En 1184, au lendemain d’une bataille contre les armées catholiques, Abû Ysuf 1er, blessé, meurt. Son successeur, son fils Abû Yûsuf Ya’qub, également homme de grande culture, devra lutter sur deux fronts. Au Maghreb s’installera pendant des décennies une situation de dissidence. Par contre, en Espagne la situation est rétablie face aux Portugais et le calife remporte en 1195 la très grande victoire d’Alarcos sur le roi Alphonse VIII de Castille. Les succès du deuxième calife lui valent le surnom d’Al-Mansour, « le Victorieux ». Dans l’ordre intellectuel, cependant, le règne d’Al-Mansûr marque une certaine réaction traditionaliste par rapport à l’époque précédente. Elle est moins le fait du calife lui-même que de la pression qu’exercent les hommes de droit et de religion conservateurs, opposés aux innovations intellectuelles qui avaient pu se développer à l’abri du pouvoir. À la fin du règne, ces ouléma et fuqaha conservateurs obtiendront la condamnation d’un certain nombre de docteurs ouverts à la philosophie aristotélicienne. C’est ainsi qu’Averroès sera disgracié durant quelques mois avant son décès.

A la mort d’al-Mansour commence le déclin des Almohades et d’al-Andalous.

    

Le discours décisif : la Révélation fondement d’un espace de pensée sécularisé. Une démonstration juridique.   

*Présentation générale   

« Le discours décisif » (Fasl al-maqal) se présente comme un avis juridique, une fatwa, dans laquelle Ibn Rushd poursuit deux objectifs principaux[9] :  - montrer que l’accusation d’infidélité (kufr) portée par al-Ghazali contre les « philosophes » Avicenne et al-Farabi (et en fait à travers eux à tous ceux qui se fondaient sur la pensée aristotélicienne) était juridiquement infondée ; – critiquer les adversaires de la « vraie foi » c’est-à-dire les tenants du Kalam, et en particulier deux courants : les ash’arites et les mu’tazilites.   
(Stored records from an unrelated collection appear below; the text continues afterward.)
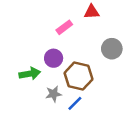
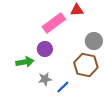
pink rectangle: (64, 27) -> (54, 23), size x1.6
brown hexagon: (79, 76) -> (86, 65), moved

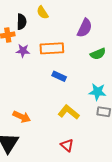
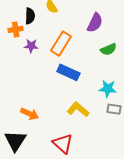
orange rectangle: (52, 48) -> (61, 44), turned -55
blue rectangle: (59, 76) -> (68, 72), size x1.5
red triangle: (67, 145) -> (63, 144), moved, size x1.5

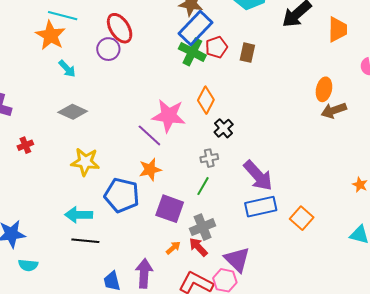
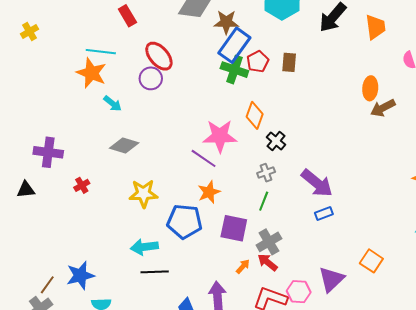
blue rectangle: (261, 207) -> (324, 214), size x0.6
orange square: (302, 218) -> (371, 261), moved
purple triangle: (237, 259) -> (331, 279), moved, turned 40

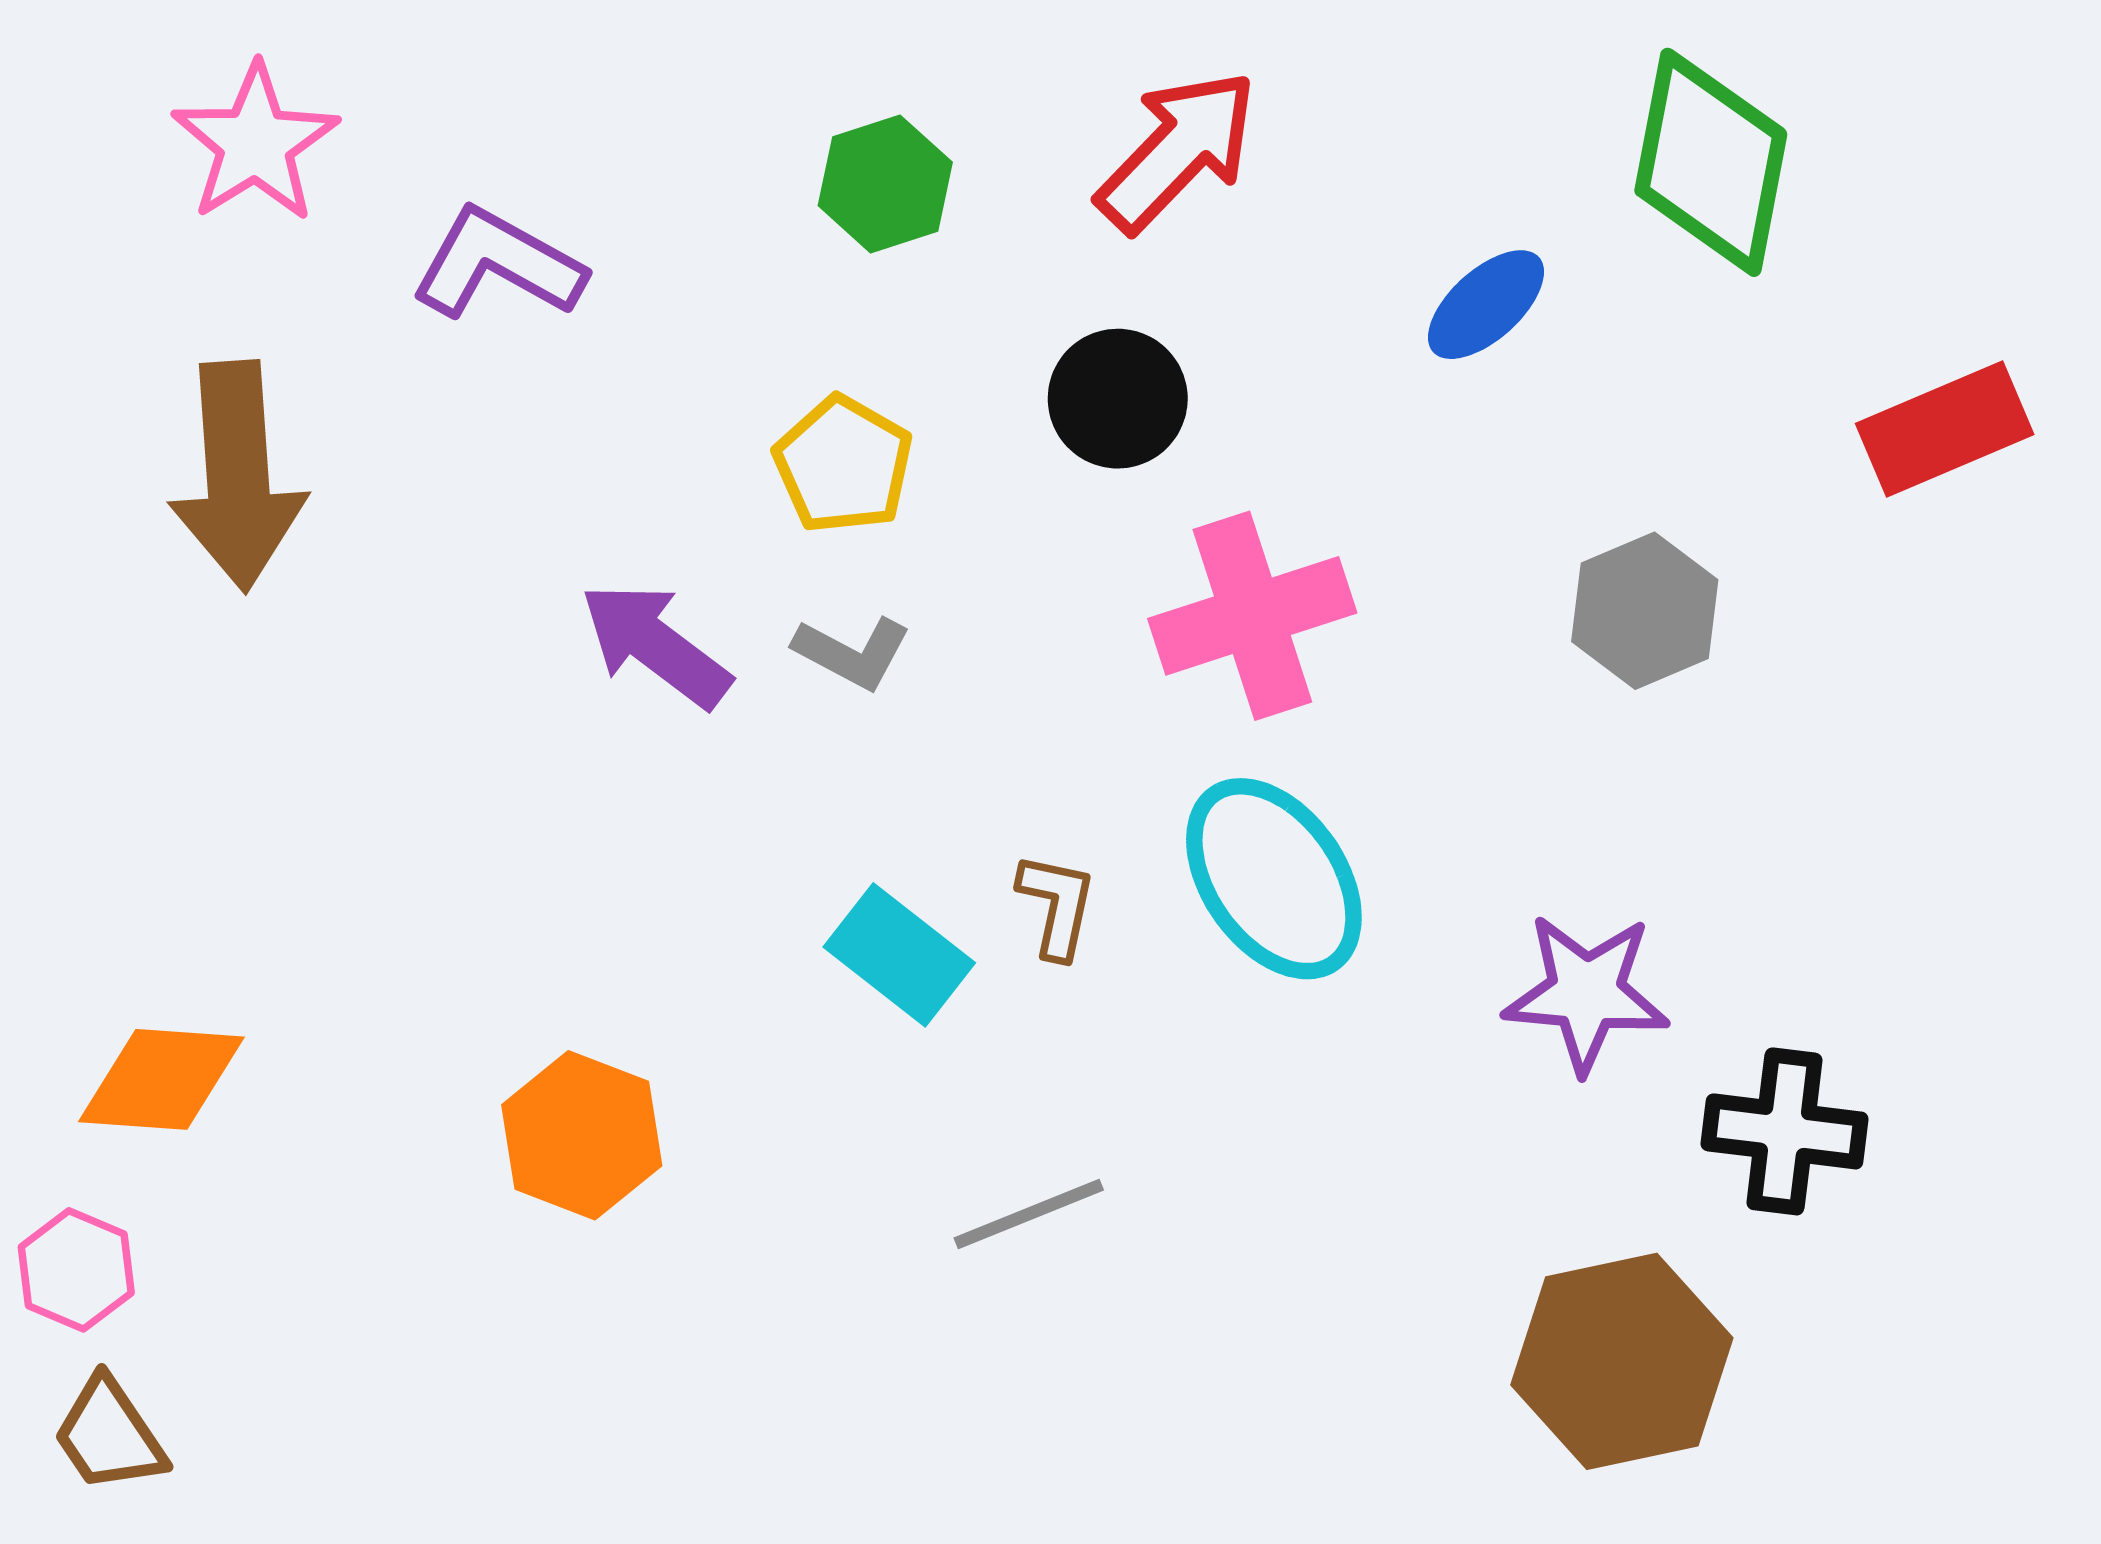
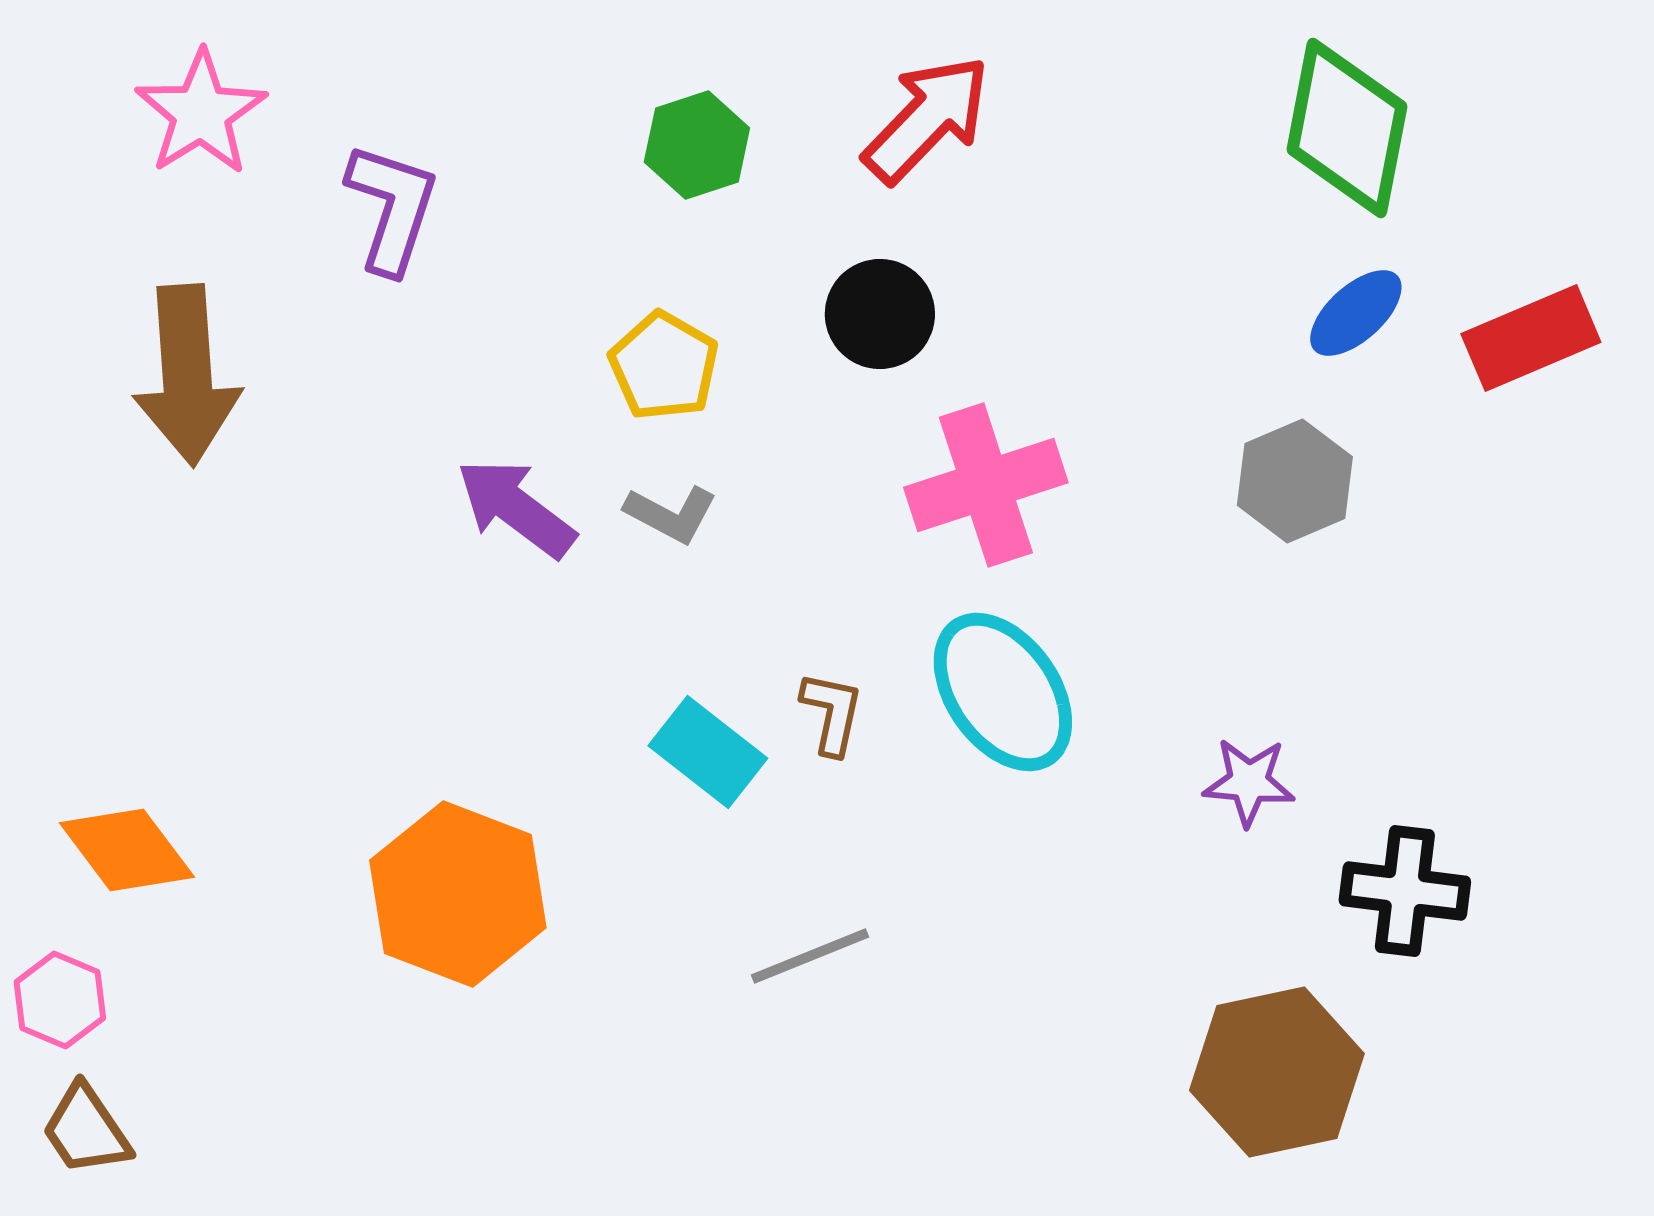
purple L-shape: (498, 264) -> (392, 208), turned 79
blue ellipse: (1486, 305) -> (1356, 313), moved
purple star: (1586, 993) -> (1249, 782), size x0.7
orange diamond: (161, 1079) -> (127, 850), turned 49
orange hexagon: (582, 1135) -> (458, 894), size x1.4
Le Fasl al-maqal dresse les principes de base d’un grand dessein politico-religieux qui est l’éradication de l’ash’arisme en al-Andalus. Dans cette perspective, il sera prolongé par deux importants ouvrages le Dévoilement des méthodes de démonstration (Kitab al-Kashf ‘an manahij al-adilla) et le Tahafut al-Tahafut (l’incohérence de l’incohérence).Ce dernier ouvrage est le seul à avoir été traduit en latin au début du XIVème siècle, trop tard pour être pris en compte par les grands scolastiques que sont Albert le Grand, Thomas d’Aquin ou Jean Dun Scot. La cible théologique d’Ibn Rushd dans le Fasl est constituée par les théologiens andalous, alors nombreux, qui « se sont accommodés du dogme almohade en le réduisant à un assemblage hétéroclite de thèses du kalam oriental, et en accréditant la légende d’une filiation spirituelle entre Ibn Tumart et al Ghazâli »[10]. Toutefois, son premier objectif, reste, au delà de ces aspects historiques et contingents, la justification juridique de la pratique philosophique. 

Considérant cet objectif atteint, Ibn Rushd proposera une « théologie alternative » (A. de Libéra) avec le Kitab  al-Kashf.. Le Kash est « l’accomplissement du geste commencé dans le Discours : une liquidation théorique de l’ash’arisme[11]. »   

Cette perspective d’ensemble étant posée, revenons vers le Fasl.   

Le titre complet du Discours décisif est Livre du discours décisif où l’on établit la connexion existant entre la Révélation et la philosophie  

Ce qui est nouveau ici, ce n’est pas la question, qui est déjà classique, mais la méthode par laquelle Averroès choisit de l’aborder. « Il s’agit de fonder en droit l’existence du philosophe dans la cité musulmane andalouse du XIIème siècle[12]. »   C’est donc par un effort juridique d’interprétation qu’allait naître, à partir des méthodes appartenant aux sciences islamiques, « une définition de la philosophie comme possibilité d’un  discours humain qui ne puiserait sa vérité qu’en lui-même.[13] » 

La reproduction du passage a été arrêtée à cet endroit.